Spring holidays kick off California strawberry surge

03/28/2012 03:00:00 PM
Mike Hornick

SALINAS, Calif. — Demand for California strawberries hits its spring peak with the April 8 arrival of Easter. But supply, while sufficient, is just getting started.

Promotions will be high on grower-shippers’ wish lists.

“We’ve got a strong momentum and market all the way through the holiday,” Doug Lowthorp, salesman for Oxnard-based Deardorff Family Farms, said March 1.

“After Easter, it gets difficult. Then you’ve got five long weeks until Mother’s Day.
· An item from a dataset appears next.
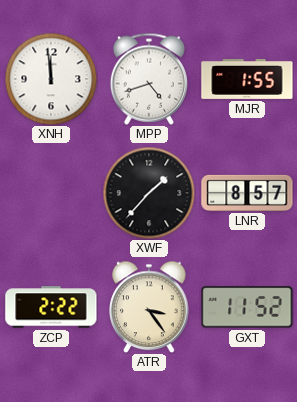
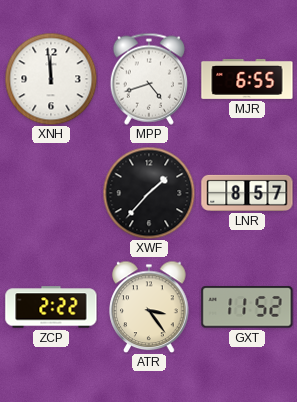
MJR: 1:55 -> 6:55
Southern California will be coming on very strong at that point and you’ll need to do a lot of promoting to keep moving the fruit.”

Michelle Deleissegues, director of marketing for Red Blossom Farms, Los Olivos, wasn’t concerned.
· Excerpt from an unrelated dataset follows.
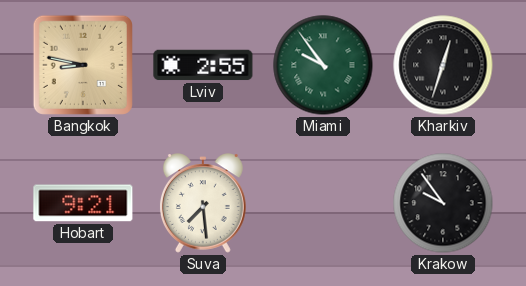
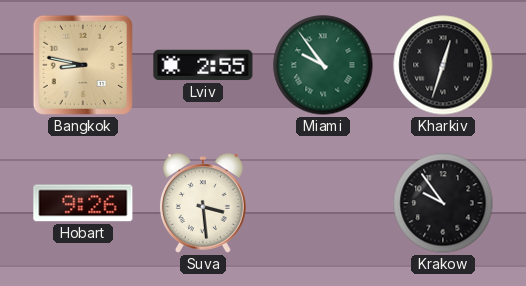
Hobart: 9:21 -> 9:26
Suva: 7:29 -> 3:29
“Supply levels will climb after Easter and Mother’s Day, but that is always peak strawberry season with consumers ready to really escalate their berry purchases,” she said.

Russ Widerburg, sales manager for Oxnard-based Boskovich Farms, said the runup to Easter went better than expected.
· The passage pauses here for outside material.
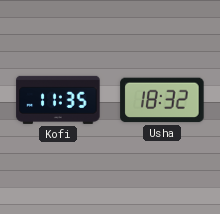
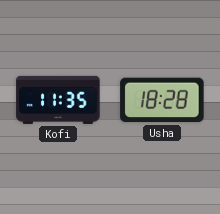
Usha: 18:32 -> 18:28
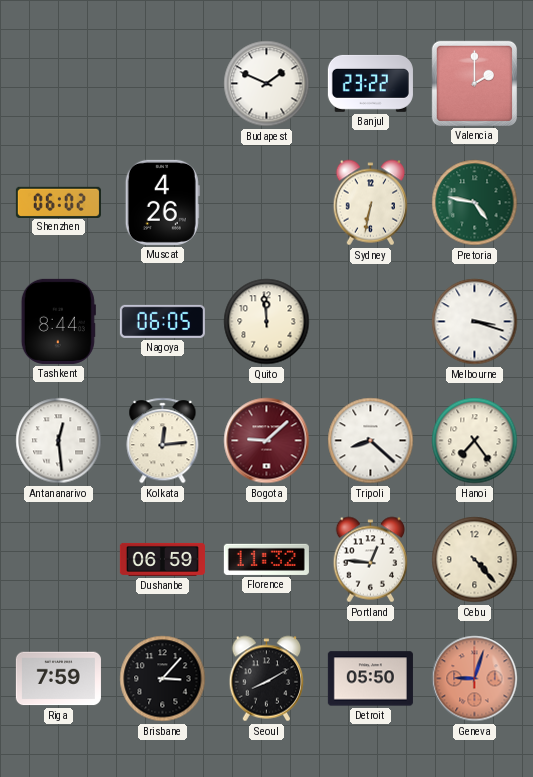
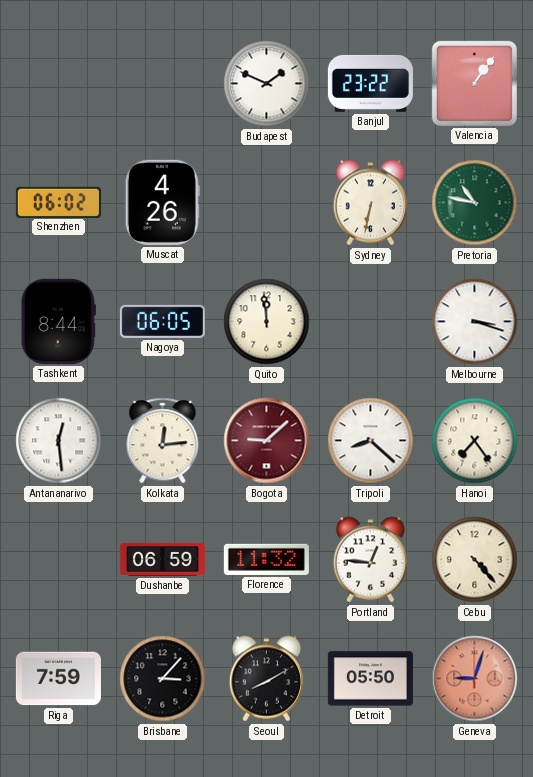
Valencia: 2:00 -> 1:06
Pretoria: 4:47 -> 10:47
“Usually there’s a drop-off post-Valentine’s Day,” he said.

“The market’s held good at $12-14 on the (flats of eight) 1-pound clamshells. It’s a pleasant surprise.”

California had a mild winter. Temperatures were low enough to keep supply in check, but it took no knockout punch from freeze or flood. Yield per acre is up 10% over last year, Widerburg said. Together with solid East Coast demand and tapering Florida supplies, that created a real opportunity for the state’s grower-shippers.

“Strawberries are the only shining light for us and our competition, considering how bad vegetable markets are,” Lowthorp said.

“Celery and leaf lettuces are down to just packing costs.”

Easter supply is coming largely from Oxnard, but Santa Maria, Orange County and Coachella Valley are also participating, said Vinnie Lopes, Salinas-based vice president of sales for Naples, Fla.-based Naturipe Farms LLC.

In Watsonville and Salinas, harvesting starts anywhere from the last week of March to the second week of April, depending on which grower you ask. They have mixed feelings about the comparatively dry winter.

“Without rain it could be a good yield, or it could stunt your production a little,” said Charlie Staka, director of sales for Watsonville-based CBS Farms, which represents Beach Street Farms and Colleen Strawberries.

“Weather needs to do something for a market to take hold.”